トゥバタハ岩礁自然公園は、約97,000ヘクタールの面積を持ち、北岩礁、南岩礁、そして周囲の海洋区域から構成されています。これらのサンゴ礁は、環礁(アトール)という地形で形成され、外洋に面しているため、高い透明度と豊かな海洋生態系を保っています。公園内には、約600種の魚類、360種以上のサンゴ、13種のイルカとクジラ、11種のサメ、海鳥、そしてウミガメといった多様な海洋生物が生息しています。

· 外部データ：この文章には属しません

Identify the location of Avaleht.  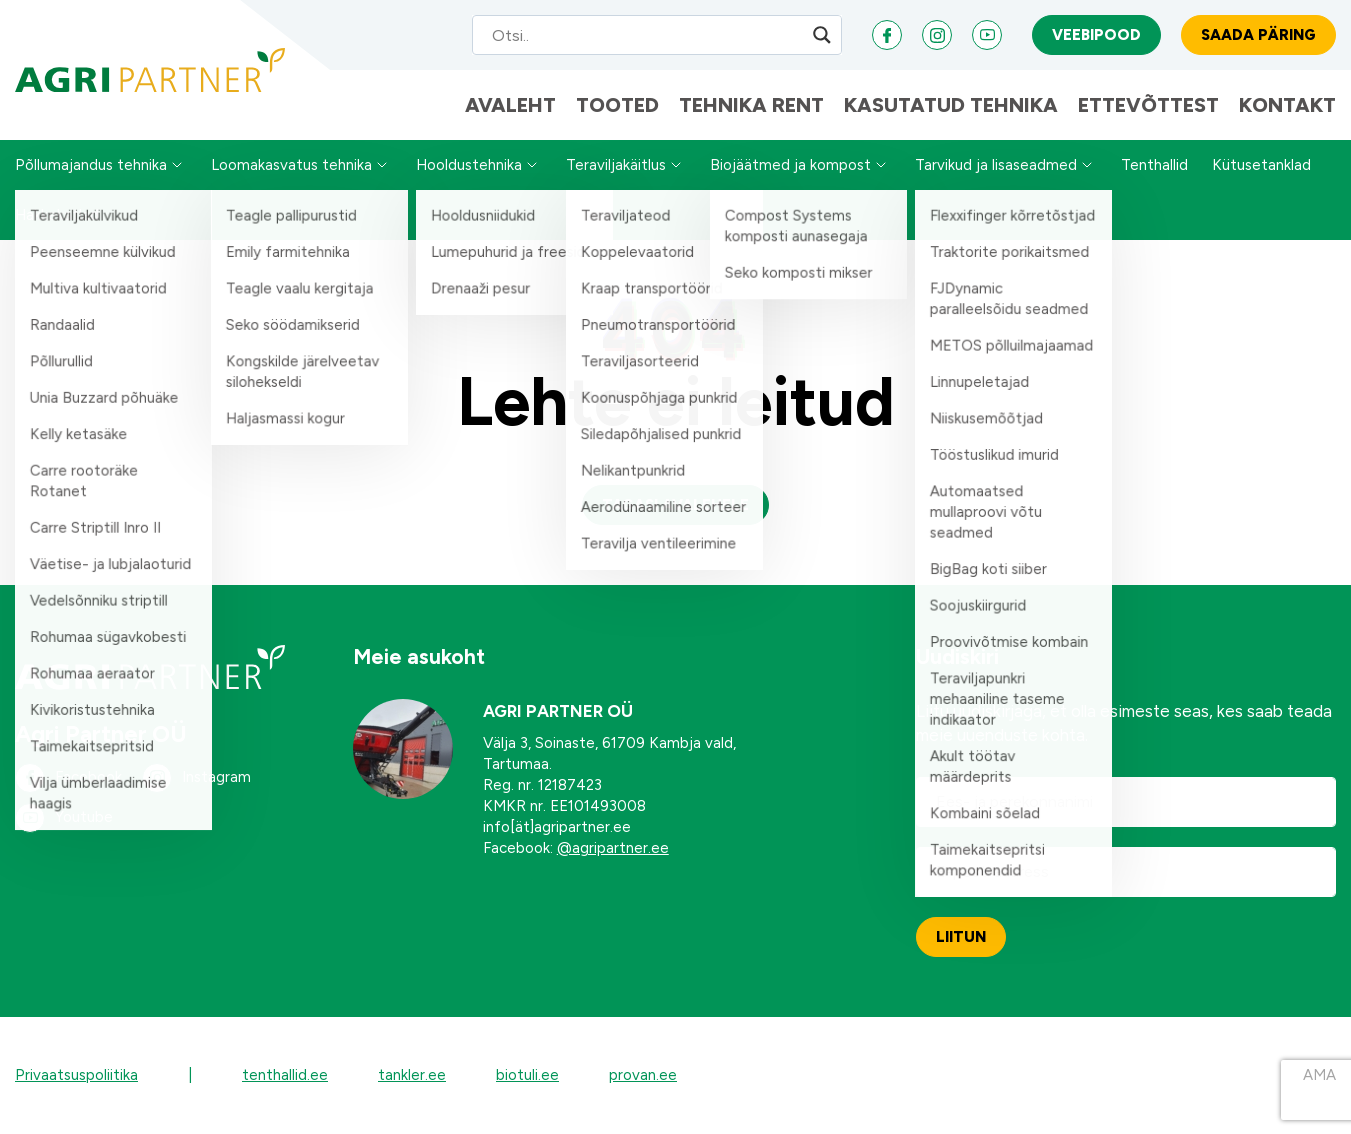
(510, 105).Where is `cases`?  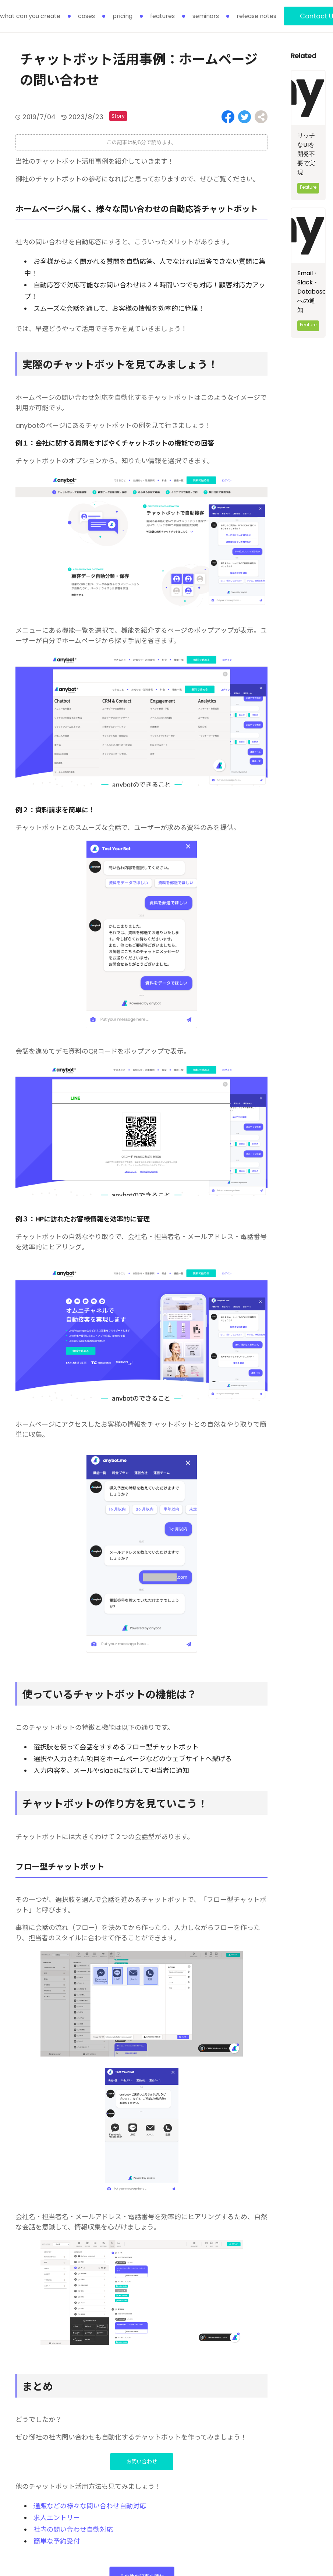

この地域は、インド太平洋の生物多様性の中心とも言われる「コーラル・トライアングル」の一部に位置しており、特に健全なサンゴ礁の保全状態が注目されています。サンゴ礁は海洋生物の生息地であると同時に、地球規模での気候調整や沿岸の保護にも重要な役割を果たしています。トゥバタハのサンゴ礁は、外的な圧力が比較的少ないため、自然な生態的プロセスが維持されており、学術研究や保全活動にとって理想的な環境となっています。
また、この海域はウミガメやジュゴンの回遊ルートにもなっており、絶滅の危機にある種の保護にも貢献しています。とりわけ、アオウミガメとタイマイが産卵のために訪れることから、国際的な保護活動の焦点となっています。さらに、サンゴ礁に依存する漁業資源の回復や持続可能な管理の観点からも、トゥバタハの保全は重要とされています。
人間の定住は許可されておらず、保護のために厳格な管理体制が敷かれています。パラワン州政府とトゥバタハ管理委員会が連携し、密漁や海洋ごみなどの脅威に対する監視体制を強化しています。また、持続可能なエコツーリズムも限定的に実施され、訪問者は一定の規則に従いながらこの自然の宝庫を体験することができます。
トゥバタハ岩礁自然公園は、フィリピンのみならず世界中の人々にとって、海洋保全の模範的なモデルといえる存在です。この貴重な自然遺産が未来にわたって健全な状態で残されるよう、国際社会と地域コミュニティが協力してその保護に取り組んでいます。